Maybe it is just the stage of life at which I am right now, but vacations never seem as relaxing as popular culture would have you believe they are. Every year before our week with very good friends at their lake house in western Illinois, I make what I think are modest plans for extra prayer, reflection and reading, and instead I come to the end of it wondering where all the time went.
Of course, none of the time was “wasted.” We spent hours in gorgeous weather on the lake engaged in activities and accomplishments that our children will never forget, among them: slalom skiing for my 12-year-old, fast and fearless tubing for my 11-year-old son, astonishing double backflips off a diving board by my 8-year-old daughter, and near-permanent attachment to our friend’s cuddly Havanese for my 6-year-old daughter. For the adults, there was enjoyable time preparing elaborate Italian meals consumed with good wine, evenings around a firepit overlooking the lake, and a midnight cruise on the boat under a full moon.
So the fact I didn’t accomplish what I thought I would is not that great of a tragedy. Especially because I was hit with a couple of unexpected moments of inspiration.
I’ll focus on one that has relevance to a couple of stories in this issue of the newspaper.
The background is our contact with my friend’s father, who is in his 70s, has nine kids and (nearly) 35 grandkids. He’s also a very successful entrepreneur who persevered through a string of early failures and remains actively engaged in his enterprise.

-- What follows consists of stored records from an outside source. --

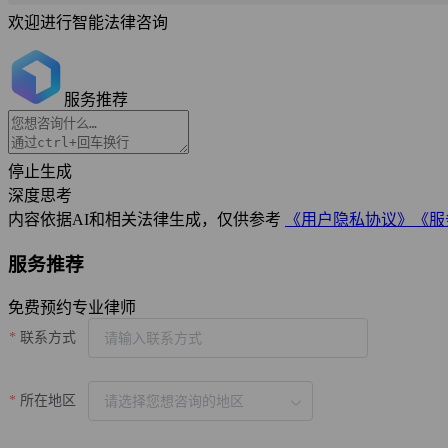
欢迎进行智能法律咨询
服务推荐
停止生成
深度思考
内容依据AI和相关法律生成，仅供参考
《用户隐私协议》
《服
服务推荐
免费预约专业律师
联系方式
所在地区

I always enjoy talking to him, and listening to stories about the obstacles he has overcome, from venial city councils to the current economic downturn. He seems to have an unshakable confidence that even through all the trials and many blessings, God has, is and will provide for him and his family.
I’ve heard him say before that his trust comes from prayer, especially virtual unfailing attendance at daily Mass. That comes first. And then everything else falls into place.
This time, though, I was able to attend Mass at his own house, and witness the glow on his face as the two of us worked to stow the cruets and other Mass items. This is a man, I realized, who really understands and appreciates what Mass is all about. This is living like the Mass is, in the words of the Second Vatican Council, the “source and summit” of life.
As our editorial this week points out, the wording changes to the Mass prayers being introduced this Advent are a tremendous opportunity for all of us to rediscover this truth for ourselves. As Catholics, we believe that there is truly nothing more monumental we can do than prayerfully join in the celebration of Holy Eucharist.
Not everyone will be able to find a way to get to Mass daily, but many of us can. The best fruit of my vacation is a firm commitment to try.